Pretty much the same thing, right? In fact, the definition for collusion uses the word conspiracy. They are synonyms for one another.

And yet…if you accuse someone of being involved in a conspiracy you are out of your mind. Whereas if you question an assertion of collusion, you are also out of your mind. How can that be?

These words are interchangeable if any are. And yet never will you hear anyone in establishment media use one for the other even as a means of word variety, if nothing else. Never once will you hear MSNBC say that Donald Trump conspired with Russia, though it is a perfectly acceptable substitution for the word they’ve surely used tens of thousands of times now. You would think one of the talking heads or their guests might, in all this time, use one almost identical word for the other. And yet they don’t. Why is that?

That is because the term “conspiracy theory” has already been established to label anyone questioning established narratives as a loony. The term “conspiracy theory” has been in use for a while, but the negative connotation it now has was acquired only in the 50’s and 60’s.

Professor Michael Butler wrote an article titled “There’s a conspiracy theory that the CIA invented the term ‘conspiracy theory’”. In it, he attempts to refute the notion that the CIA had any part to play in it. While making his specific case somewhat convincingly, a deeper read shows that he reveals more than he dismisses. For example, he says that the term conspiracy theory has been around for hundreds of years: “From at least the 17th century to the 1950s, conspiracy theories were a widely accepted way of understanding the world and often the official versions of events. They were articulated by elites and usually targeted external enemies or subversives who were allegedly trying to undermine the state.”

It was only in the 50’s and 60’s, according to Professor Butler, that: “conspiracy theories started to primarily target societal and political elites. They are no longer concerned with alleged plots against the state but with those orchestrated by the state.” In other words, conspiracy theories pushed by the elites are fine. Conspiracy theories that threaten the elites are a threat that need to be ridiculed and censored.
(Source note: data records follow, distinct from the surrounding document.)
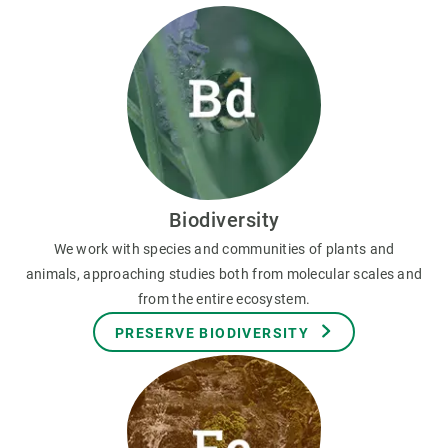
Biodiversity
We work with species and communities of plants and
animals, approaching studies both from molecular scales and
from the entire ecosystem.
PRESERVE BIODIVERSITY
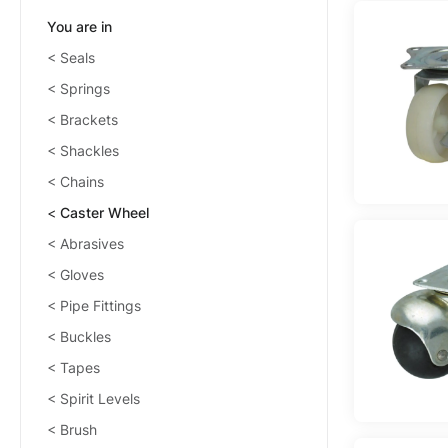
You are in
Seals
Springs
Brackets
Shackles
Chains
Caster Wheel
Abrasives
Gloves
Pipe Fittings
Buckles
Tapes
Spirit Levels
Brush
From the same article: “The Kennedy assassination was the first major instance in which conspiracy theorists accused the state of secretly plotting evil and provided alternative accounts that were then labelled conspiracy theories, as in the 1967 CIA document. So it is hardly surprising that conspiracy theorists — who blame events on the intentional actions of evil people — retrospectively see the emergence of the term as a deliberate attempt to uphold the official version of the Kennedy assassination.”
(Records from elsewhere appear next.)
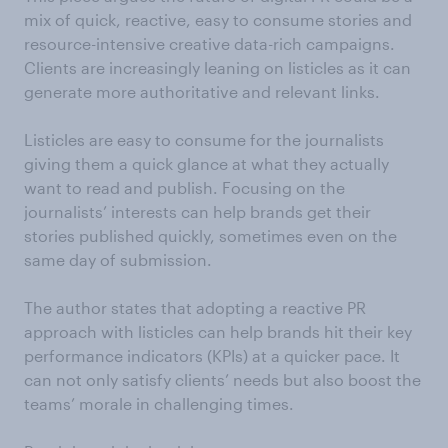
mix of quick, reactive, easy to consume stories and
resource-intensive creative data-rich campaigns.
Clients are increasingly leaning on listicles as it can
generate more authoritative and relevant links.
Listicles are easy to consume for the journalists
giving them a quick glance at what they actually
want to read and publish. Focusing on the
journalists’ interests can help brands get their
stories published quickly, sometimes even on the
same day of submission.
The author states that adopting a reactive PR
approach with listicles can help brands hit their key
performance indicators (KPIs) at a quicker pace. It
can not only satisfy clients’ needs but also boost the
teams’ morale in challenging times.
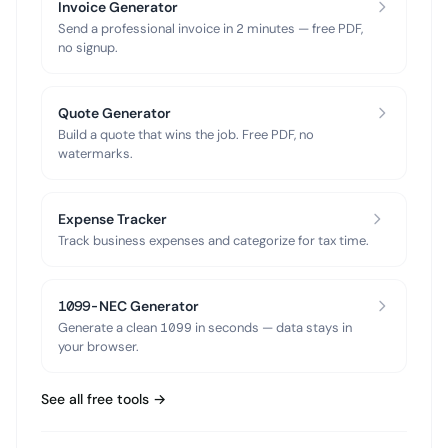
Invoice Generator
Send a professional invoice in 2 minutes — free PDF,
no signup.
Quote Generator
Build a quote that wins the job. Free PDF, no
watermarks.
Expense Tracker
Track business expenses and categorize for tax time.
1099-NEC Generator
Generate a clean 1099 in seconds — data stays in
your browser.
See all free tools →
This, then, is the reason why conspiracy theories “articulated by elites and usually (targeting) external enemies” are referred to as collusion, not conspiracy. Because it backs up the interests of the elites. Donald Trump did not conspire with Russia, he colluded. The unproven allegations of the media against Russian interference and the implications that they were involved in everything from pee tapes, Taliban bounties against U.S. soldiers, spy dolphins, microwave weapons causing sickness in U.S. diplomats, Black Lives Matter, and so many others, are not conspiracy theory but evidence of collusion.
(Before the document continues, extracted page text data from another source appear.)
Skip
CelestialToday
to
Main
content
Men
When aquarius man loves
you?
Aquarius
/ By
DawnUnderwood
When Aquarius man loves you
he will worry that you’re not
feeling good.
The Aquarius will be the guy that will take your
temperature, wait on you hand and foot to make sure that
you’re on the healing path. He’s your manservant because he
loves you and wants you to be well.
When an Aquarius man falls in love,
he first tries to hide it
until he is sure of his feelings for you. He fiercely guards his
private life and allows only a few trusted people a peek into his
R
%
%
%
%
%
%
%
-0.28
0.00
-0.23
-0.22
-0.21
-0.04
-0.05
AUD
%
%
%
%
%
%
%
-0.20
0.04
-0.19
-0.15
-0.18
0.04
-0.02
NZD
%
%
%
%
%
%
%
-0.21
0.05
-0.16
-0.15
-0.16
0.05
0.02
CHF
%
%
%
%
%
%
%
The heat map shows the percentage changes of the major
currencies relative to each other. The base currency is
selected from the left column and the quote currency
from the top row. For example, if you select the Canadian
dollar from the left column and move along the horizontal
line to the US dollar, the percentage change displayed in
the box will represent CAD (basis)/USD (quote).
Words matter, and when people so assiduously avoid using words such as conspiracy, it means people are using words to manipulate your perception of reality. Those who abuse words are potentially capable of any crime, because the very worst of crimes cannot be achieved without the deliberate misuse of language. And the fact that so many are so willing to avoid using words like “conspiracy”, “conspiring”, or “conspiracy theory” regarding five years of unprecedented news coverage of an often absurd list of allegations without evidence, points to the idea that, as Professor Butler says: “conspiracy theories (are)…articulated by elites and usually (target) external enemies.”